▸ Assignment: Repeat every line of the data exactly; the pictures stay out.

▸ Dataset excerpts:
>>>

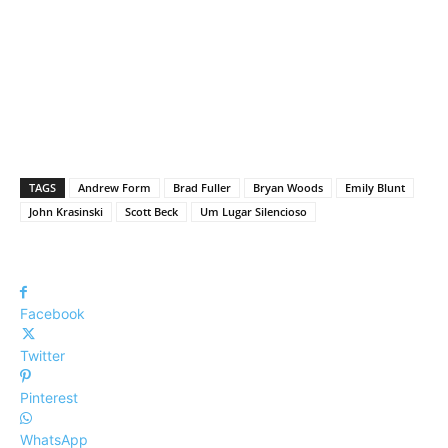
TAGS
Andrew Form
Brad Fuller
Bryan Woods
Emily Blunt
John Krasinski
Scott Beck
Um Lugar Silencioso
Facebook
Twitter
Pinterest
WhatsApp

<<<

▸ Exercise solution:
TAGS
Andrew Form
Brad Fuller
Bryan Woods
Emily Blunt
John Krasinski
Scott Beck
Um Lugar Silencioso
Facebook
Twitter
Pinterest
WhatsApp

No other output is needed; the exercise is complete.